■ TASK DIRECTIONS ■
Using the listing below, print the line containing "GOYANG SPECIAL CITY COUNCIL", the line containing "Náplně do psacích potřeb", and each line between them, exactly and nothing else. Pictures stay out of the print.

☆ ☆ ☆ ☆ ☆

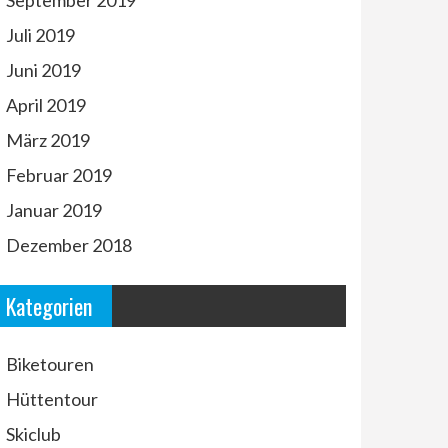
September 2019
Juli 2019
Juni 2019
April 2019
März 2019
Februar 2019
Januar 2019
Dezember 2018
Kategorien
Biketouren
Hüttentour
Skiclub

☆ ☆ ☆ ☆ ☆

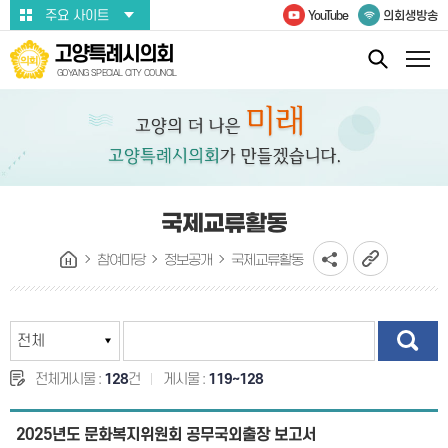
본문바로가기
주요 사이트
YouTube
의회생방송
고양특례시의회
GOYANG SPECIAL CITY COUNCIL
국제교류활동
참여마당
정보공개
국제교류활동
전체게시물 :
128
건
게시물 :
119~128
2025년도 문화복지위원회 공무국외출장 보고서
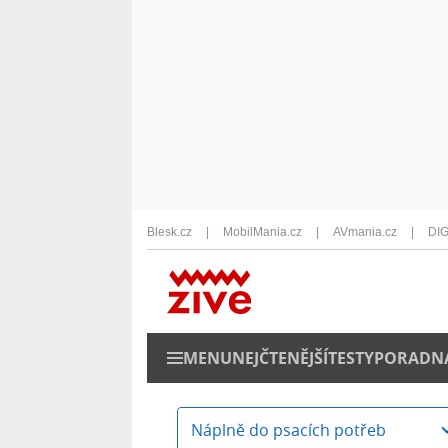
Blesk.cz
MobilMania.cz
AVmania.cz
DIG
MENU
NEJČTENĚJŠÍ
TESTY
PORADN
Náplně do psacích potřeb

☆ ☆ ☆ ☆ ☆

■ EXERCISE SOLUTION ■
GOYANG SPECIAL CITY COUNCIL
국제교류활동
참여마당
정보공개
국제교류활동
전체게시물 :
128
건
게시물 :
119~128
2025년도 문화복지위원회 공무국외출장 보고서
Blesk.cz
MobilMania.cz
AVmania.cz
DIG
MENU
NEJČTENĚJŠÍ
TESTY
PORADN
Náplně do psacích potřeb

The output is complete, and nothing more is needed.